::: SOURCE DATA

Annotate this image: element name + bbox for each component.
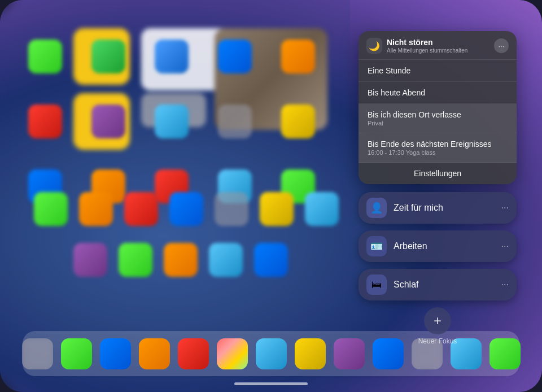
app-icon: [281, 40, 315, 73]
bg-icon: [169, 192, 203, 226]
bg-icon: [34, 192, 68, 226]
dock-icon[interactable]: [295, 338, 326, 369]
bg-icon: [119, 243, 152, 277]
einstellungen-text: Einstellungen: [368, 169, 508, 178]
ipad-frame: 🌙 Nicht stören Alle Mitteilungen stummsc…: [0, 0, 542, 392]
arbeiten-ellipsis-button[interactable]: ···: [501, 241, 509, 251]
dropdown-item-bis-ort[interactable]: Bis ich diesen Ort verlasse Privat: [359, 104, 517, 133]
app-icon: [218, 104, 252, 138]
app-icon: [91, 104, 125, 138]
schlaf-button[interactable]: 🛏 Schlaf ···: [359, 269, 517, 300]
app-icon: [218, 40, 252, 73]
person-icon: 👤: [366, 198, 387, 218]
focus-panel: 🌙 Nicht stören Alle Mitteilungen stummsc…: [359, 31, 517, 345]
dropdown-item-text: Bis Ende des nächsten Ereignisses: [368, 140, 508, 149]
focus-button-left: 🛏 Schlaf: [366, 275, 418, 295]
app-icon: [281, 104, 315, 138]
nicht-storen-header: 🌙 Nicht stören Alle Mitteilungen stummsc…: [359, 31, 517, 60]
einstellungen-item[interactable]: Einstellungen: [359, 163, 517, 184]
bg-icon: [124, 192, 158, 226]
plus-circle-icon: +: [424, 307, 451, 334]
bg-icon: [260, 192, 294, 226]
dropdown-item-bis-heute[interactable]: Bis heute Abend: [359, 82, 517, 104]
neuer-fokus-button[interactable]: + Neuer Fokus: [359, 307, 517, 345]
app-icon: [28, 104, 62, 138]
work-icon: 🪪: [366, 236, 387, 256]
dock-icon[interactable]: [178, 338, 209, 369]
zeit-fuer-mich-label: Zeit für mich: [394, 203, 443, 213]
home-bar: [234, 382, 308, 385]
dropdown-item-sub: 16:00 - 17:30 Yoga class: [368, 149, 508, 156]
dock-icon-photos[interactable]: [217, 338, 248, 369]
dock-icon[interactable]: [139, 338, 170, 369]
nicht-storen-subtitle: Alle Mitteilungen stummschalten: [387, 47, 467, 54]
dropdown-item-text: Bis heute Abend: [368, 88, 508, 97]
dock-icon[interactable]: [22, 338, 53, 369]
moon-icon: 🌙: [366, 38, 382, 54]
schlaf-label: Schlaf: [394, 280, 418, 290]
neuer-fokus-label: Neuer Fokus: [418, 337, 457, 345]
dropdown-item-text: Bis ich diesen Ort verlasse: [368, 110, 508, 119]
app-icon: [155, 104, 189, 138]
dropdown-item-bis-ereignis[interactable]: Bis Ende des nächsten Ereignisses 16:00 …: [359, 133, 517, 163]
bg-icon: [209, 243, 243, 277]
bg-icons-row2: [73, 243, 299, 277]
schlaf-ellipsis-button[interactable]: ···: [501, 280, 509, 290]
zeit-fuer-mich-button[interactable]: 👤 Zeit für mich ···: [359, 192, 517, 224]
zeit-ellipsis-button[interactable]: ···: [501, 203, 509, 213]
app-icon: [28, 40, 62, 73]
dropdown-item-eine-stunde[interactable]: Eine Stunde: [359, 60, 517, 82]
dock-icon[interactable]: [100, 338, 131, 369]
bg-icon: [254, 243, 288, 277]
nicht-storen-left: 🌙 Nicht stören Alle Mitteilungen stummsc…: [366, 38, 467, 54]
arbeiten-label: Arbeiten: [394, 241, 427, 251]
bg-icon: [79, 192, 113, 226]
app-icon: [91, 40, 125, 73]
dropdown-item-text: Eine Stunde: [368, 66, 508, 75]
nicht-storen-ellipsis-button[interactable]: ···: [494, 38, 509, 53]
arbeiten-button[interactable]: 🪪 Arbeiten ···: [359, 230, 517, 262]
sleep-icon: 🛏: [366, 275, 387, 295]
nicht-storen-title-group: Nicht stören Alle Mitteilungen stummscha…: [387, 38, 467, 54]
bg-icons-row: [34, 192, 327, 226]
app-icon: [155, 40, 189, 73]
focus-button-left: 👤 Zeit für mich: [366, 198, 443, 218]
focus-button-left: 🪪 Arbeiten: [366, 236, 427, 256]
plus-symbol: +: [434, 313, 442, 329]
dropdown-item-sub: Privat: [368, 120, 508, 127]
bg-icon: [215, 192, 248, 226]
bg-icon: [305, 192, 339, 226]
bg-icon: [73, 243, 107, 277]
dock-icon[interactable]: [256, 338, 287, 369]
nicht-storen-title: Nicht stören: [387, 38, 467, 47]
nicht-storen-dropdown[interactable]: 🌙 Nicht stören Alle Mitteilungen stummsc…: [359, 31, 517, 184]
bg-icon: [164, 243, 198, 277]
dock-icon-messages[interactable]: [61, 338, 92, 369]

::::::

** EXERCISE GOAL **
Every line in the data that holds "fuer" should be copied out.

** TASK ANSWER **
zeit-fuer-mich-label: Zeit für mich: [394, 203, 443, 213]
zeit-fuer-mich-button[interactable]: 👤 Zeit für mich ···: [359, 192, 517, 224]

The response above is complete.